[Extracted page text data]
# # # # #
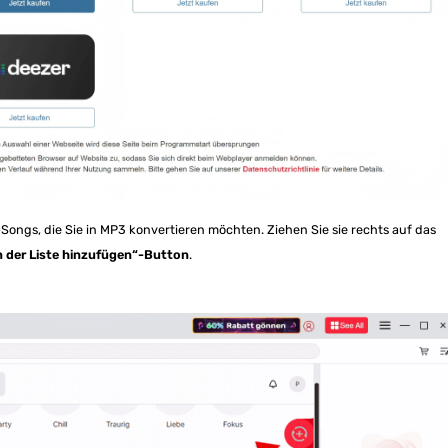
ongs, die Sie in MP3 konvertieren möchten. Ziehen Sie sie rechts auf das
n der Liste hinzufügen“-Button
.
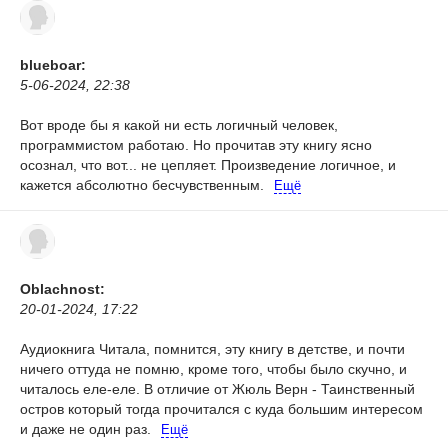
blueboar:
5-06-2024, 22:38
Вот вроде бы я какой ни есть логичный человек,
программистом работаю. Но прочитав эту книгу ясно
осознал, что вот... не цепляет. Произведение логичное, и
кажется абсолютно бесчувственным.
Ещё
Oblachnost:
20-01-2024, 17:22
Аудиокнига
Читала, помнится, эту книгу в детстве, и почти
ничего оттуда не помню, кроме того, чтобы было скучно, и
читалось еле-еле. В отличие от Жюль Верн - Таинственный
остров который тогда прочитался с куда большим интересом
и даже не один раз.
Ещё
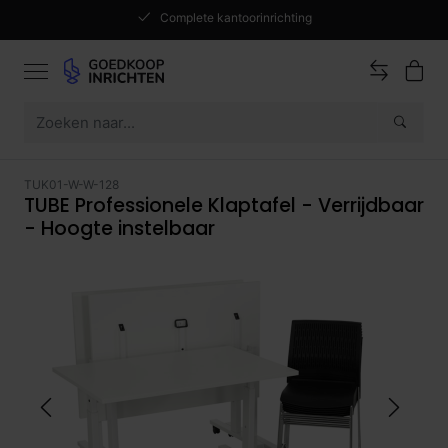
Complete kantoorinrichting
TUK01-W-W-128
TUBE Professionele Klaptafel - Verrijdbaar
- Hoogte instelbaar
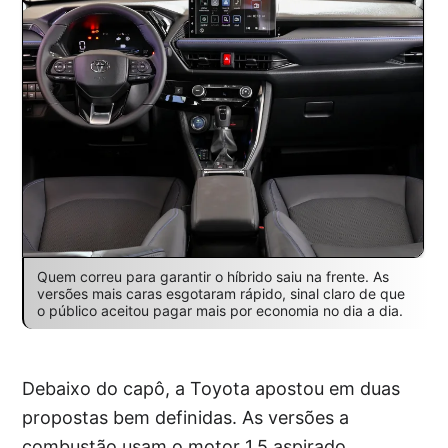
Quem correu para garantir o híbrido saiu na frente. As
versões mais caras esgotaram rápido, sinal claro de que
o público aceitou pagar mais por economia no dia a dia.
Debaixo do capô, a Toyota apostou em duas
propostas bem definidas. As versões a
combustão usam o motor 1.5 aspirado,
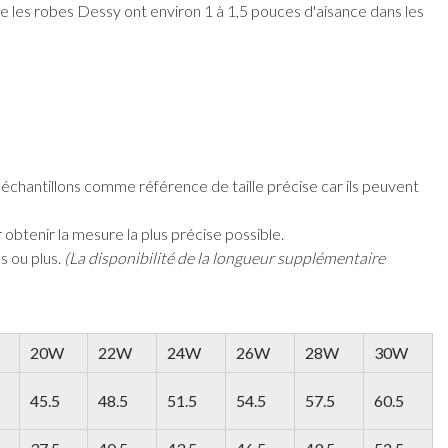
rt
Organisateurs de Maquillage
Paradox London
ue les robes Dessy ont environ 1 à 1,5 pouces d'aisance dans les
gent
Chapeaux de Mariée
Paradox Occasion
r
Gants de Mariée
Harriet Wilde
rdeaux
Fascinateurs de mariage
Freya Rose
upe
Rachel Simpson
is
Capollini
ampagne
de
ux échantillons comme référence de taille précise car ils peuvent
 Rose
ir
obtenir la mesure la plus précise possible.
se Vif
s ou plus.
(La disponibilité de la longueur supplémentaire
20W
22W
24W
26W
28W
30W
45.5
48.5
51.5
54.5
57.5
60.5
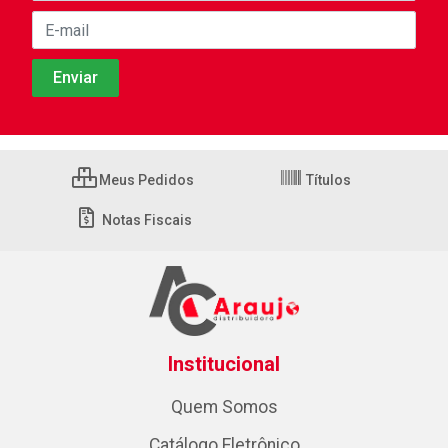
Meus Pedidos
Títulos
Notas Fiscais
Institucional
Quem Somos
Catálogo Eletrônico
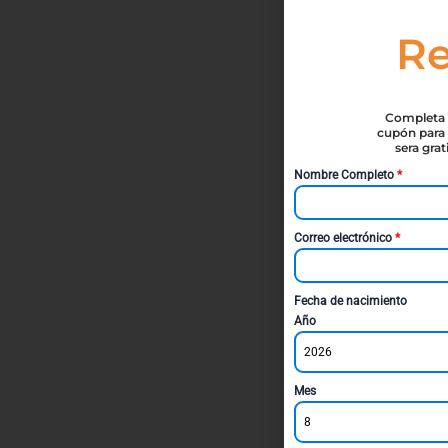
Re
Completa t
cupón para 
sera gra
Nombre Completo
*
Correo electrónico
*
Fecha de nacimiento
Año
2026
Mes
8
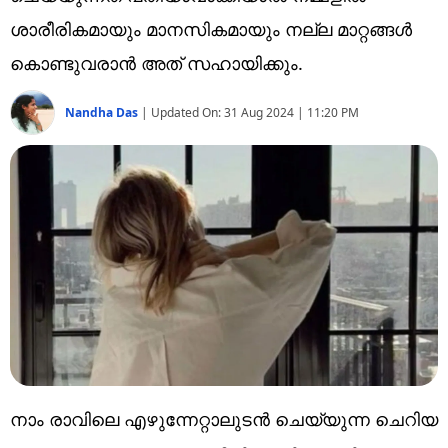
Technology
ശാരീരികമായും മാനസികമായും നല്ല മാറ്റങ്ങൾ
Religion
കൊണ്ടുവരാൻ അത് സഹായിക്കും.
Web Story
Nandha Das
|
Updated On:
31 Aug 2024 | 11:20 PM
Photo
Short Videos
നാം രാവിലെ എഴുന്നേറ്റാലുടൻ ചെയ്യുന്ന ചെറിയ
# # # # #
EXERCISE DIRECTIONS
Search the entries above for the string "versões". Copy each line that holds it.

RESPONSE AREA
versões mais caras esgotaram rápido, sinal claro de que
propostas bem definidas. As versões a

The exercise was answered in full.